Re: Safe File Update (atomic)
On Sun, Jan 02, 2011 at 03:14:41PM -0200, Henrique de Moraes Holschuh wrote:
> 1. Create unlinked file fd (benefits from kernel support, but doesn't
> require it). If a filesystem cannot support this or the boundary conditions
> are unaceptable, fail. Needs to know the destination name to do the unliked
> create on the right fs and directory (otherwise attempts to link the file
> later would have to fail if the fs is different).
This is possible. It would be specific only to file systems that
support inodes (i.e., ix-nay for NFS, FAT, etc.). Some file systems
would want to know a likely directory where the file would be linked
so for their inode and block allocation policies can optimize the
inode and block placement.
> 2. fd works as any normal fd to an unlinked regular file.
> 3. create a link() that can do unlink+link atomically. Maybe this already
> exists, otherwise needs kernel support.
> The behaviour of (3) should allow synchrous wait of a fsync() and a sync of
> the metadata of the parent dir. It doesn't matter much if it does
> everything, or just calling fsync(), or creating a fclose() variant that
> does it.
OK, so this is where things get trickly. The first is you are asking
for the ability to take a file descriptor and link it into some
directory. The inode associated with the fd might or might not be
already linked to some other directory, and it might or might not be
owned by the user trying to do the link. The latter could get
problematical if quota is enabled, since it does open up a new
potential security exposure.
A user might pass a file descriptor to another process in a different
security domain, and that process could create a link to some
directory which the original user doesn't have access to. The user
would no longer be able to delete file and drop quota, and the process
would retain permanent access to the file, which it might not
otherwise have if the inode was protected by a parent directory's
permissions. It's for the same reason that we can't just implement
open-by-inode-number; even if you use the inode's permissions and
ACL's to do a access check, this allows someone to bypass security
controls based on the containing directory's permissions. It might
not be a security exposure, but for some scenarios (i.e., a mode 600
~/Private directory that contains world-readable files), it changes
accessibility of some files.
We could control for this by only allowing the link to happen if the
user executing this new system call owns the inode being linked, so
this particular problem is addressable.
The larger problem is this doesn't solve give you any performance
benefits over simply creating a temporary file, fsync'ing it, and then
doing the rename. And it doesn't solve the problem that userspace is
responsible for copying over the extended attributes and ACL
information. So in exchange for doing something non-portable which is
Linux specific, and won't work on FAT, NFS, and other non-inode based
file systems at all, and which requires special file-system
modifications for inode-based file systems --- the only real benefit
you get is that the temp file gets cleaned up automatically if you
crash before the link/unlink new magical system call is completed.
Is it worth it? I'm not at all convinced.
Can this be fixed? Well, I suppose we could have this magical
link/unlink system call also magically copy over the xattr and acl's.
And if you don't care about when things happen, you could have the
kernel fork off a kernel thread, which does the fsync, followed by the
magic ACL and xattr copying, and once all of this completes, it could
do the magic link/unlink.
So we could bundle all of this into a system call. *Theoretically*.

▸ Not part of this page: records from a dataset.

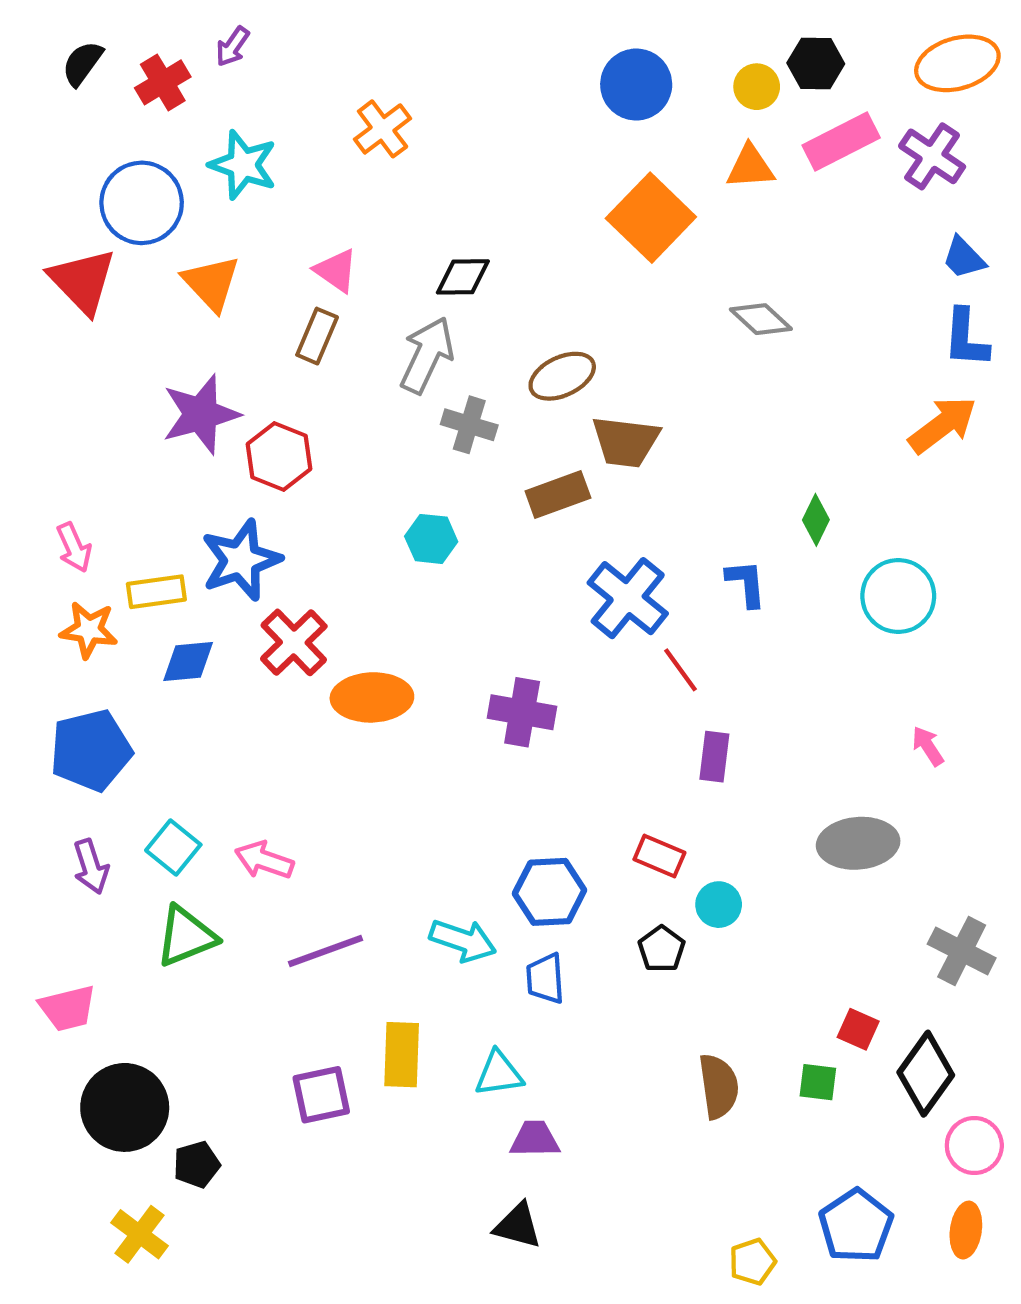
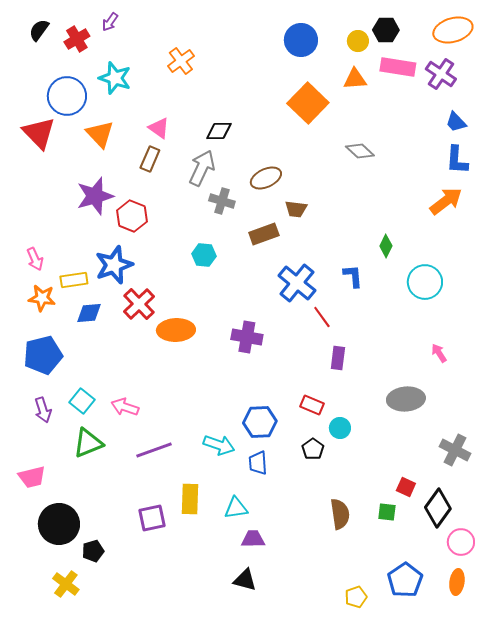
pink rectangle: (841, 142) -> (398, 67), turned 36
brown trapezoid: (626, 442) -> (296, 209), size x0.7

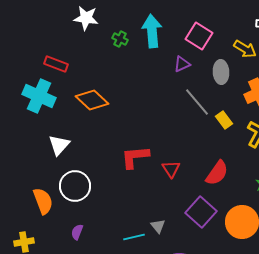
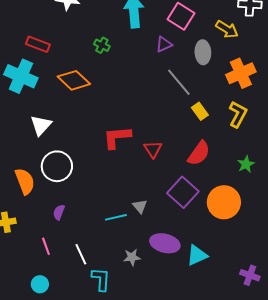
green cross: (120, 39) -> (102, 45), moved
yellow rectangle: (224, 120) -> (200, 111), moved

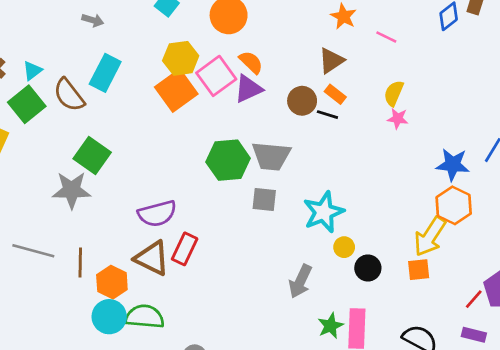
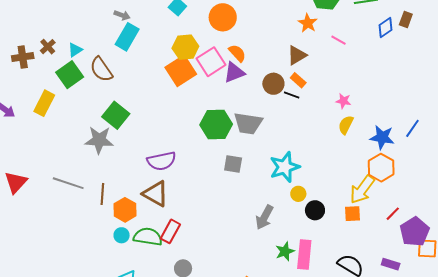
cyan rectangle: (105, 73) -> (127, 37), moved
yellow semicircle: (394, 93) -> (346, 125), moved
gray square: (264, 200) -> (233, 164), moved
red rectangle: (185, 249) -> (170, 231), moved
red line: (474, 299) -> (393, 214), moved
cyan circle: (109, 317) -> (122, 235), size x0.6

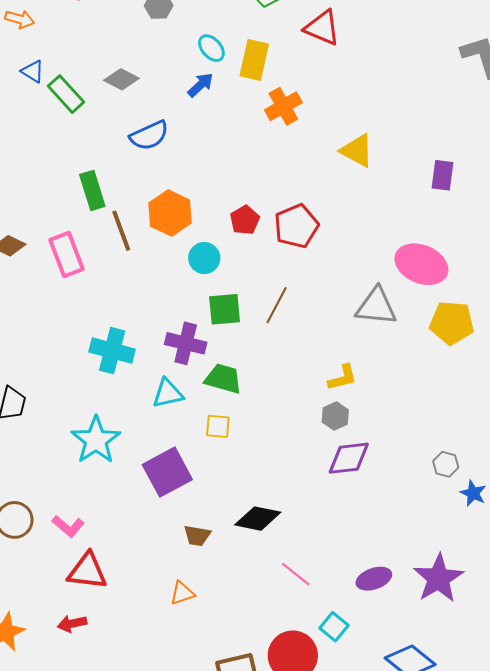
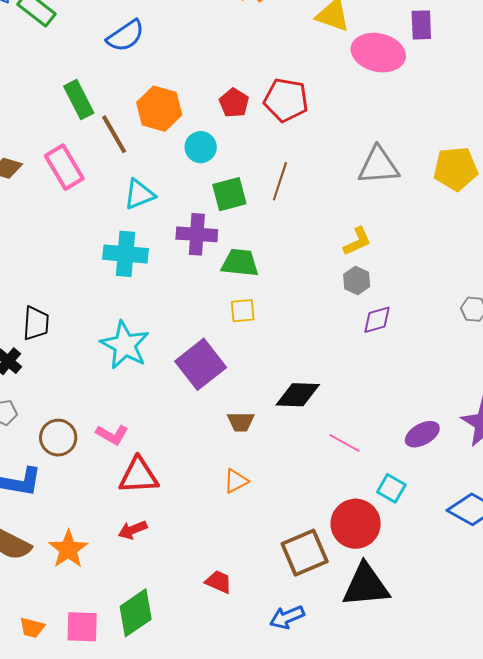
red pentagon: (296, 226) -> (286, 100), turned -30
pink ellipse: (421, 264) -> (378, 53), moved
cyan triangle: (168, 393) -> (139, 194), moved
purple diamond: (349, 458) -> (377, 320), size x0.7

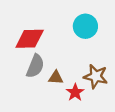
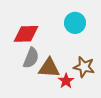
brown triangle: (56, 78) -> (49, 68), size x1.6

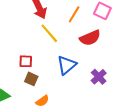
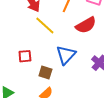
brown square: (31, 79) -> (45, 72), moved

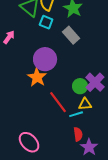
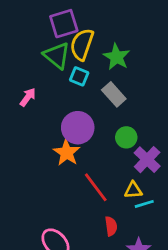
green circle: (80, 86) -> (126, 137), moved
cyan line: (76, 114) -> (144, 204), moved
red semicircle: (78, 134) -> (111, 226), moved

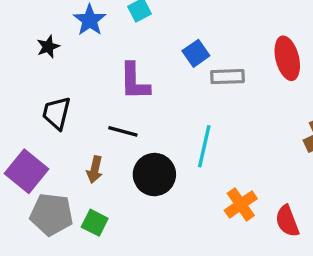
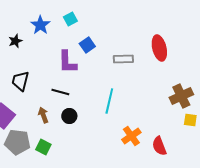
blue square: (196, 53) -> (87, 45), moved
brown arrow: (95, 170) -> (43, 115), turned 147
black circle: (154, 175) -> (69, 116), moved, size x0.6

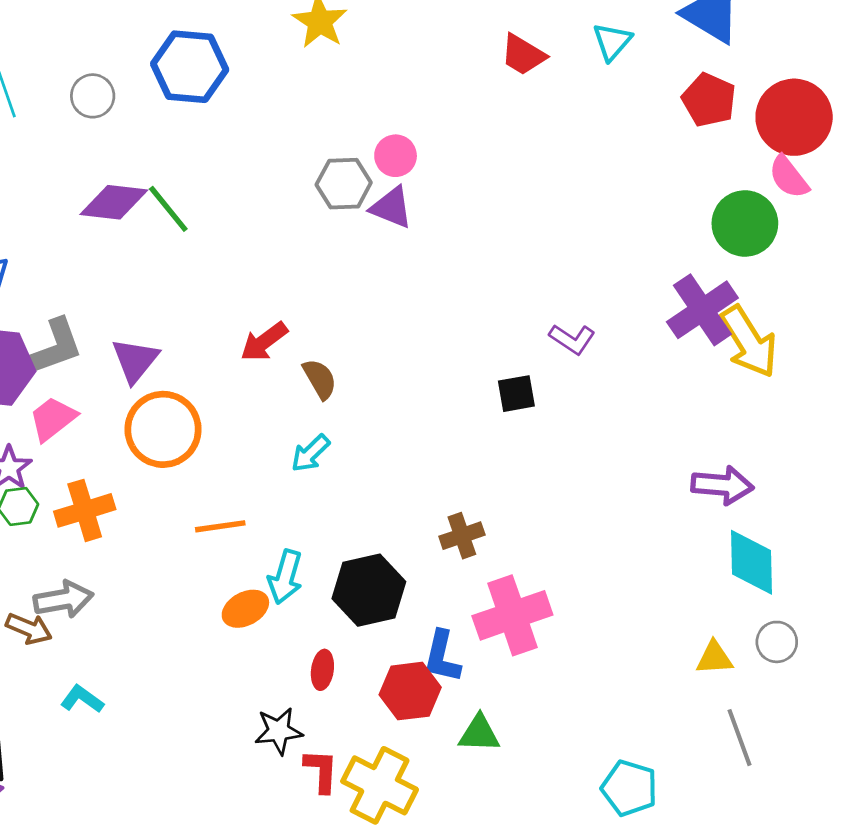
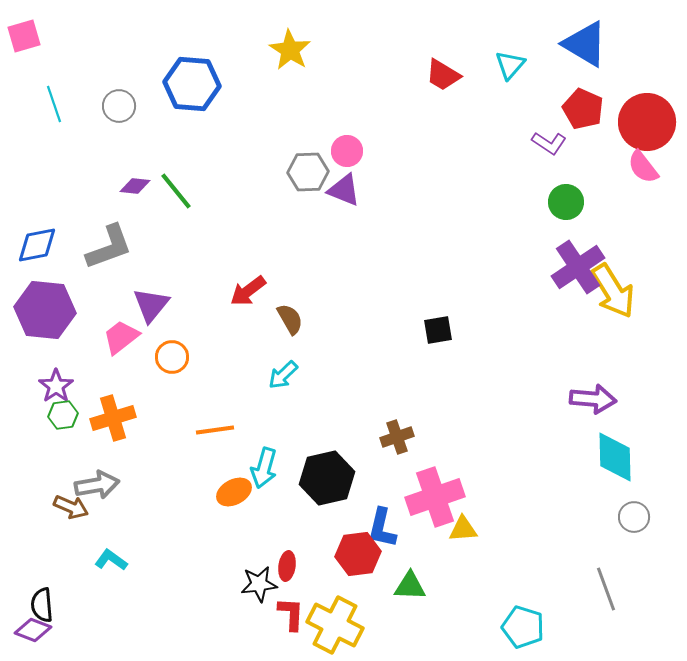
purple diamond: (114, 202) -> (135, 186), size x0.6
green circle: (745, 223) -> (566, 202), moved, size x0.7
purple L-shape: (572, 339) -> (549, 143), moved
gray L-shape: (53, 348) -> (109, 247), moved
pink trapezoid: (53, 419) -> (121, 337), moved
orange circle: (163, 429) -> (172, 357), size x0.6
yellow triangle: (714, 658) -> (463, 529), moved
red ellipse: (322, 670) -> (287, 566), moved

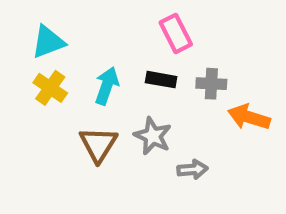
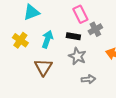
cyan triangle: (48, 42) -> (31, 12), moved
gray cross: (211, 84) -> (95, 29), moved, turned -32
gray star: (153, 136) -> (77, 56), moved

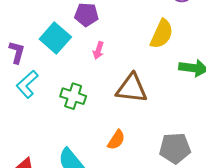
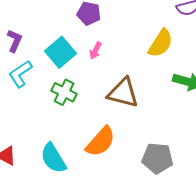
cyan square: (55, 38) -> (60, 52), moved
orange semicircle: (116, 140) -> (101, 142), size x1.6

But then someone else will say that they want to know when this magic
link/unlink system call actually completes. Others might say that
they don't care about the fsync happening right away, but would rather
wait some arbitary time, and let the system writeback algorithsm write
back the file *whenever*, but only when the file is written back
*whenever*, should the rest of the magical link/unlink happen.
So now we have an explosion of complexity, with all sorts of different
variants. And there's also the problem where if you don't do don't
make the system call synchronous (where it does an fsync() and waits
for it to complete), you'll lose the ability to report errors back to
Which gets me back to the question of use cases. When are we going to
be using this monster? For many use cases, where the original reason
why we said people were doing it wrong because they weren't doing
things right, the risk was losing data. But if you don't do things
synchronously, and use fsync(), you'll also end up risking losing data
because you won't know about write failures --- specifically, your
program may have long exited by the time the write failure is noticed
by the kernel. But if you use make the system call synchronous, now
there's no performance advantage over simply doing the fsync() and
rename() in userspace. And if we do this using O_ATOMIC, or your
scheme with unlinked file descriptors and the magic link/unlink by fd
system call, it means the application programmers have to modify their
programs anyway --- so why not modify them to use the userspace
library that does safe writing?
So is all of this effort really worth it at the end of the day?
When you sum it all up, the only way that it makes sense is if one of
the following applies:
1) You care about data loss in the case of power failure, but not in
the case of hard drive or storage failure, *AND* you are writing tons
and tons of tiny 3-4 byte files and so you are worried about
performance because you're doing something insane with large number of
2) You are specifically worried about the case where you are replacing
the contents of a file that is owned by different uid than the user
doing the data file update, in a safe way where you don't want a
partially written file to replace the old, complete file, *AND* you
care about the file's ownership after the data update.
3) You care about the temp file used by the userspace library, or
application which is doing the write temp file, fsync(), rename()
scheme, being automatically deleted in case of a system crash or a
process getting sent an uncatchable signal and getting terminated.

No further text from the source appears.